I like Liam Neeson as an actor and he carries off this dark comedy well by playing it quite straight, leaving the comic turns to a few key scenes and a few one liners from unexpected sources. Surprisingly entertaining and a pleasant deviation from that expected despite the copious quantities of bad guys dispatched.
Does build nicely towards the end and leaving early will screw the whole thing. 8/10.
Movie Review #7321. THEY SHALL NOT GROW OLD.
Peter Jackson continues with his WWI love affair with this documentary film using digitally restored and colourised footage. The result is quite spectacular and almost looks like a modern day re-enactment except that it’s not.

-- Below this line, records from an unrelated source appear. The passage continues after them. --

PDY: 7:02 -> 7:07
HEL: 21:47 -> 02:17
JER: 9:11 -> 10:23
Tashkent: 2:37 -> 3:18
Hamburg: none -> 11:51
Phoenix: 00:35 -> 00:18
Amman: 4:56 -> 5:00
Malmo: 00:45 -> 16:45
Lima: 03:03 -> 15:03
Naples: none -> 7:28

Starts and ends with original variable speed, black-and-white takes for contrast and while the background soundtrack is a modern day overdub, the commentaries along the way are not. Content is raw and uncompromising, showing the stark brutality of a war that for the first time was not fought according to Queensbury Rules.

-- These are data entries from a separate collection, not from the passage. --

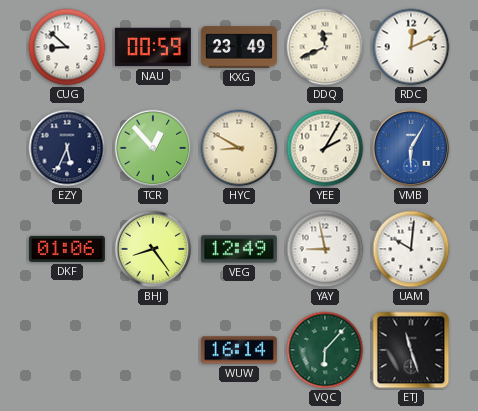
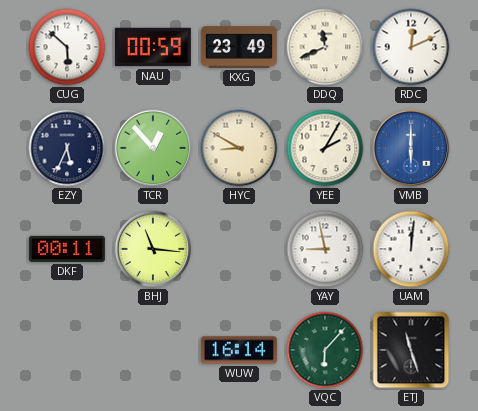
CUG: 8:52 -> 5:52
VMB: 6:05 -> 6:00
DKF: 01:06 -> 00:11
BHJ: 8:24 -> 11:16
VEG: 12:49 -> none
UAM: 10:01 -> 12:01
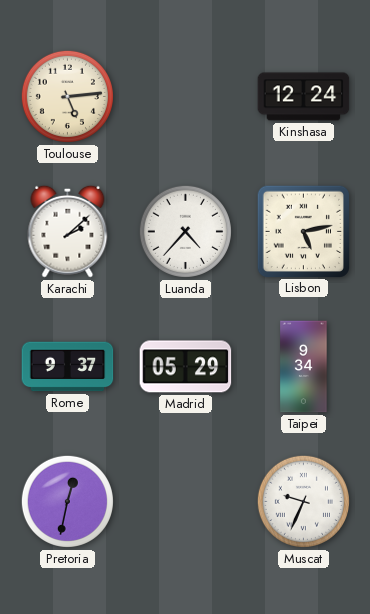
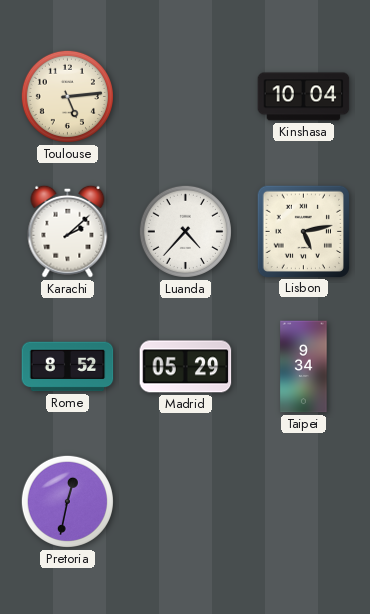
Kinshasa: 12:24 -> 10:04
Rome: 9:37 -> 8:52
Muscat: 9:34 -> none
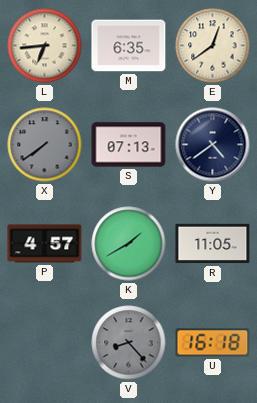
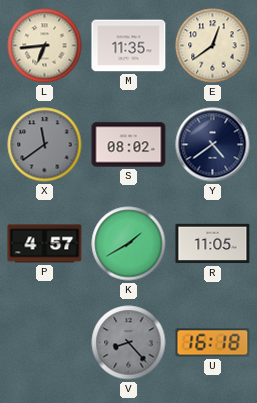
M: 6:35 -> 11:35
X: 7:39 -> 11:39
S: 07:13 -> 08:02
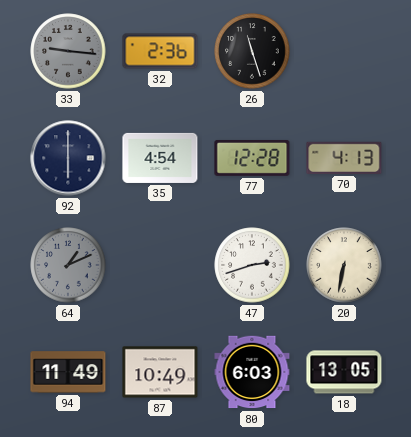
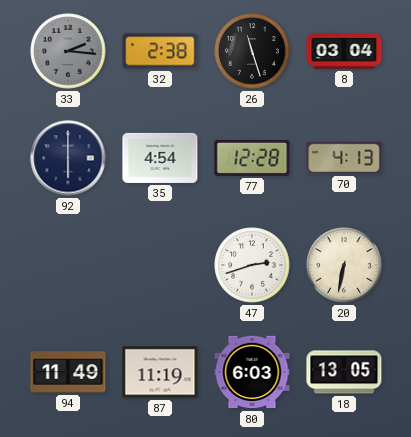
33: 9:16 -> 2:16
32: 2:36 -> 2:38
8: none -> 03:04
64: 1:11 -> none
87: 10:49 -> 11:19
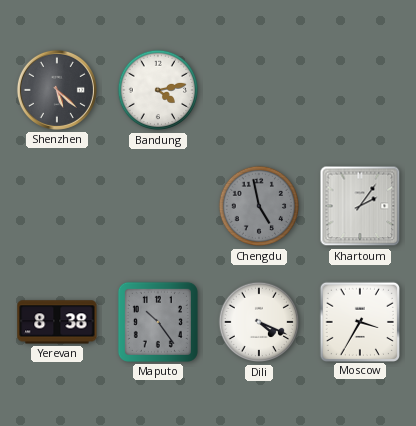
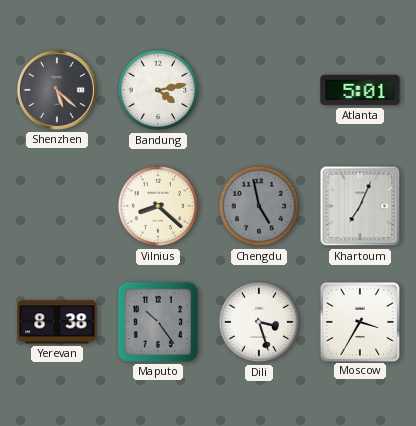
Atlanta: none -> 5:01
Vilnius: none -> 8:22
Khartoum: 2:06 -> 7:04
Dili: 4:19 -> 3:27
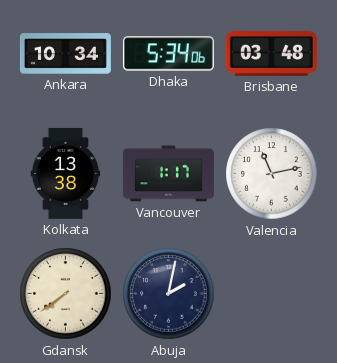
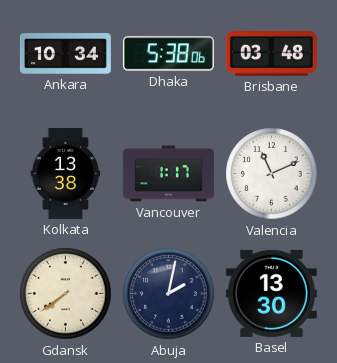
Dhaka: 5:34 -> 5:38
Valencia: 11:13 -> 11:11
Basel: none -> 13:30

We also get a full frontal reminder that these were men with lives, dreams and aspirations like any of us, not merely images on 100 year old film while their treatment upon demobilisation was nothing short of disgusting.
Forget all other WWI docos you might have seen, think you’ll find this one trumps them all however I’m not going to rate it as it seems inappropriate to associate it with entertainment.
I also understand that Mr Jackson’s next project is another doco job around the final years of The Beatles, will certainly be looking forward to that!
I'm a movie nut from way back with my first ever being The Hallelujah Trail from 1964. Ever since, I've been mesmerized by the giant screen, and the darkness that went on forever. Despite the infernally uncomfortable seats, (plus having to stand for God Save the Queen), I've been enticed ever since to duck into a theatre whenever I can for a few hours of escapism.